Yesterday was one of those glittering Sydney days we all want to bottle and sell to anyone who glances our way – and which we delight to remind anyone living further south (or to anyone living in the UK) is a Spring treat you don’t really find anywhere else. I had reason to be down at the harbour at one point in the afternoon and found myself enjoying the day and figuring there had to be better things than having to go back to the office at the end of it. The previous evening I was reminded there are certainly worse things. A few hundred metres back from the Finger Wharf, one of the most expensive pieces of real estate in the country and home to Russel Crowe, a cluster of homeless men camped under the rail overpass linking the city with Kings Cross and Bondi. They bicker like birds settling on the wire for the evening, huddled against the cool evening under old blankets, some of them ducking away from the camera but all watching carefully, alert to we strangers wandering through their turf. As I watch these guys hunker down for the night behind the expensive BMW sports car it is not this contrast that is foremost in my mind but the former Navy Commander who found himself in these circumstances a few years ago and was killed by someone deranged who thought a man living on the street had no right to live at all. How does a Commander find himself in these circumstances? A man on top of his game, with a family in the suburbs and a career stretched out forever in front of him
How indeed! Our link with security in this world is always tenuous at best. Perhaps the greatest misfortune of the homeless is that they are an unwelcome reminder of this threatening fact.
PS How doubly blighted am I, coming from the South and living in the UK?
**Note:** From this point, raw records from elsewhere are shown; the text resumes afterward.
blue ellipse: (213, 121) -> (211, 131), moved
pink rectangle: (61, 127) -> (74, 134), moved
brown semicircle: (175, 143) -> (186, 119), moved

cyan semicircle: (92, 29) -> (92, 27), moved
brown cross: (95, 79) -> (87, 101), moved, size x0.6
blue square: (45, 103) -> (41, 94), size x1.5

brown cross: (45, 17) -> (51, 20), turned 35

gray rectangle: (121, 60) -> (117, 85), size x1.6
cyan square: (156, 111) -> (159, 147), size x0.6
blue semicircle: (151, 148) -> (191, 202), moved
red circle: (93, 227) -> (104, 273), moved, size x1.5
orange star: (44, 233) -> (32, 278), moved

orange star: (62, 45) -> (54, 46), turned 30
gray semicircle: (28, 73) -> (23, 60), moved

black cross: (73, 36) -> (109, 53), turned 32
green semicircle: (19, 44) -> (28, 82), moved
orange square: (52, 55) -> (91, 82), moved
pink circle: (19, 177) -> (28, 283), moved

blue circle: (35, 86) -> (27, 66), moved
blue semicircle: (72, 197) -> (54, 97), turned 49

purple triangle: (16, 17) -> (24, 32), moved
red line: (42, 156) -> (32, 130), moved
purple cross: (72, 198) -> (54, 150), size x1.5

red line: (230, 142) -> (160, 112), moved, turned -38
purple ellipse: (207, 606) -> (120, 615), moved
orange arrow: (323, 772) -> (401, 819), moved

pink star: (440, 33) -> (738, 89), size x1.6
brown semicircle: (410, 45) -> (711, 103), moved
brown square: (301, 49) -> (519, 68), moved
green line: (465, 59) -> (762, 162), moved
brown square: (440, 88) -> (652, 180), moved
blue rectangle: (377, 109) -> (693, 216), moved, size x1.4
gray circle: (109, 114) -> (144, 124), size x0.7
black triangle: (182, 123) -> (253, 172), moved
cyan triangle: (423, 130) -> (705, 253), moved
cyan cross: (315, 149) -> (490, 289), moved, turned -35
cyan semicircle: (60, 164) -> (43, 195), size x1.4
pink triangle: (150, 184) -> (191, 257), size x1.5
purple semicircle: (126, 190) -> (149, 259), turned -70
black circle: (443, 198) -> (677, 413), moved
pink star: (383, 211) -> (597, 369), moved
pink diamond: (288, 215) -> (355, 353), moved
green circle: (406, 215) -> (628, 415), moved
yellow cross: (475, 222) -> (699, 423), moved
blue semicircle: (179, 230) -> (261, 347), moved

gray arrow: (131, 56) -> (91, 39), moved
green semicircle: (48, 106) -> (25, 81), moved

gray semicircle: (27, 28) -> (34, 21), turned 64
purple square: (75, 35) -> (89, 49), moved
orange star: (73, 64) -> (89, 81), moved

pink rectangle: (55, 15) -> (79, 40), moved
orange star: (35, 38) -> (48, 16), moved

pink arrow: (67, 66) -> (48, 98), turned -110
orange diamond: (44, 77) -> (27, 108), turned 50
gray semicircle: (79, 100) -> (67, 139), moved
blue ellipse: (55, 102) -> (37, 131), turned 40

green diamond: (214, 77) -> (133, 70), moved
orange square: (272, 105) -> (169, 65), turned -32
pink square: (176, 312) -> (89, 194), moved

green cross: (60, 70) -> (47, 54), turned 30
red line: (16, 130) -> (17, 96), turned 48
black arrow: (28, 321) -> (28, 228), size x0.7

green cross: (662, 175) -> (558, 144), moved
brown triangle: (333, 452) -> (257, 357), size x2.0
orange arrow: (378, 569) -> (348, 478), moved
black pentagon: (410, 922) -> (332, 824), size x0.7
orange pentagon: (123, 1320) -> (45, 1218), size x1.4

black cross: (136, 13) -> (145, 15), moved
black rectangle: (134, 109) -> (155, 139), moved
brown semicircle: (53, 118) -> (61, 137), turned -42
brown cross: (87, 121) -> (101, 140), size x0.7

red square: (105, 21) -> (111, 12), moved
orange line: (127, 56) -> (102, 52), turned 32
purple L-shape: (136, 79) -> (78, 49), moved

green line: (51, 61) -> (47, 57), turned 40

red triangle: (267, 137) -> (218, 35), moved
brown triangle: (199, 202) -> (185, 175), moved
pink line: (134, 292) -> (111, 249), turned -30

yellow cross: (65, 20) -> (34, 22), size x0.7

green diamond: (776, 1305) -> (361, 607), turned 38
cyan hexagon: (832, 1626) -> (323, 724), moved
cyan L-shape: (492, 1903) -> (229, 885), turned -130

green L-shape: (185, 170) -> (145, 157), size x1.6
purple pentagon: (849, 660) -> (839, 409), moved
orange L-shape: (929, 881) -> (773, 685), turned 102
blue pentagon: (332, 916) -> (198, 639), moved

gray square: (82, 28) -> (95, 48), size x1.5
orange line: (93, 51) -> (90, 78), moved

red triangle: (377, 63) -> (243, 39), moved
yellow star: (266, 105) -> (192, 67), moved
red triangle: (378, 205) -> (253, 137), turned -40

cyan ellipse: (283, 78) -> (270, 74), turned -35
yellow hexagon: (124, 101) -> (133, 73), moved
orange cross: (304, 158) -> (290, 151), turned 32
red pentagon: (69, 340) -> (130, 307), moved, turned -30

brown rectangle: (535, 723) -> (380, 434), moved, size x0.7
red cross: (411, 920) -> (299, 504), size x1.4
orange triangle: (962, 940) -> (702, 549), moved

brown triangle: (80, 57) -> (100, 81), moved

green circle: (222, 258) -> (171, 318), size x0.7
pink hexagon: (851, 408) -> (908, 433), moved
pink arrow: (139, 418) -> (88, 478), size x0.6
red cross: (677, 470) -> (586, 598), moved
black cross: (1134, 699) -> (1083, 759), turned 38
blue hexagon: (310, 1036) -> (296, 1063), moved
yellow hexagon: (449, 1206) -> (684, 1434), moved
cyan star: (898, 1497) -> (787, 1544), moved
Hey there. Great to reconnect with you. Thanks for remembering me and taking the time to occasionally check in, read my blog and leave a comment. The conversation we share across the globe is meaningful to me. What you wrote above is profound. The contrast between people sleeping on the street next to expensive cars reminds me of this post about my most recent experience volunteering with Project Homeless Connect here in San Francisco. http://marymaddux.blogspot.com/2008/09/juxtaposition.html
I am not familiar with the story of the Navy Commander. Do you have a link to more info? The thing that gets me is that each of us have a story and as John noted, it is unsettling to think about how we could be in those folk’s shoes. I know my life could be/would be dramatically different if others had not bothered to care about my story and had not have been there to help when I needed it. Peace.